(Collected data)
*** Block opens ***

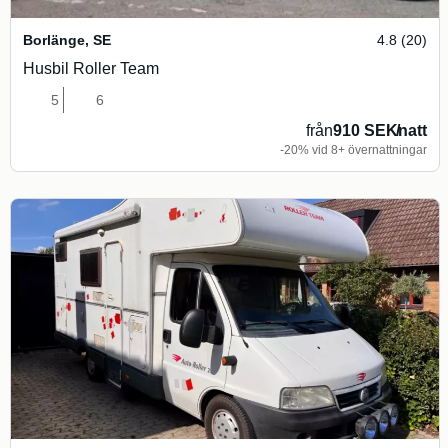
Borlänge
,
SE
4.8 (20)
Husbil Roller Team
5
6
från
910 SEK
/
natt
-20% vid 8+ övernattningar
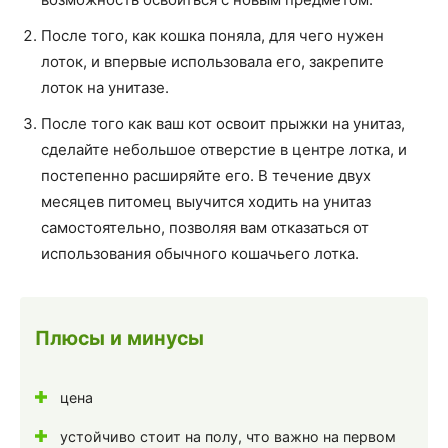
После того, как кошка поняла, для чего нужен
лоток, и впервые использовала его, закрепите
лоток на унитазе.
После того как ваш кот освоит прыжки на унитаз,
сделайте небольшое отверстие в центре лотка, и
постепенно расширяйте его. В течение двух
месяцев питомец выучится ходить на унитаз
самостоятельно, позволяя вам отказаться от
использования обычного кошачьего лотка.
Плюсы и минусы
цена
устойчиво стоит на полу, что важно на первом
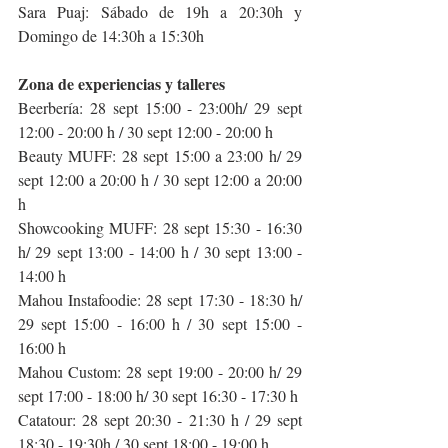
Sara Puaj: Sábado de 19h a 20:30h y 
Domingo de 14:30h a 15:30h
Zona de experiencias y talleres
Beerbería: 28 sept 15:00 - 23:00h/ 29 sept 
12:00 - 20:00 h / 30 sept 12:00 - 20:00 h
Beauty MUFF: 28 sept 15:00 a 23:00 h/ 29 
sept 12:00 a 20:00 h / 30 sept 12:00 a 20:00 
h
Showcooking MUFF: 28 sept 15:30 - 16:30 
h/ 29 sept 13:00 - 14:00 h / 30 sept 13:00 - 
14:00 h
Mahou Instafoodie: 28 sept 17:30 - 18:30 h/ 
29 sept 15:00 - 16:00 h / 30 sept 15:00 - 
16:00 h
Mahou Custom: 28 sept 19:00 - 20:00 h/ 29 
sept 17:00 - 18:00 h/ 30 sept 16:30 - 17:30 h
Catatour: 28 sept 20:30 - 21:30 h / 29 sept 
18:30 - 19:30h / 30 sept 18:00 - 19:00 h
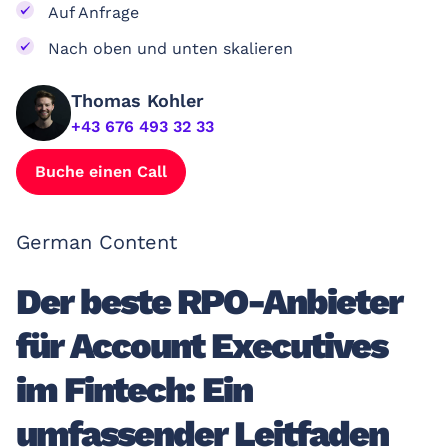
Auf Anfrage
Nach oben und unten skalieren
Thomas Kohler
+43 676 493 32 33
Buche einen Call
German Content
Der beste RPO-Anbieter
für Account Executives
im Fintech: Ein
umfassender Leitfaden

*** Block closes ***
*** Block opens ***

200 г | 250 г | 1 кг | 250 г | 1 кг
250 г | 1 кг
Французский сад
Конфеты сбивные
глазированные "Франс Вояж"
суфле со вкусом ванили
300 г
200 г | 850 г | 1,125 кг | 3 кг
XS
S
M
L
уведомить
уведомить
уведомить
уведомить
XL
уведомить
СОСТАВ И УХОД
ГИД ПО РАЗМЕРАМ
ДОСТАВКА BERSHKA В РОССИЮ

*** Block closes ***

Assigned task ▸ Once you find the line with "German Content" above, print it and every line after it up to and including the line with "umfassender Leitfaden", exactly as written and nothing else.

Problem solution ▸
German Content
Der beste RPO-Anbieter
für Account Executives
im Fintech: Ein
umfassender Leitfaden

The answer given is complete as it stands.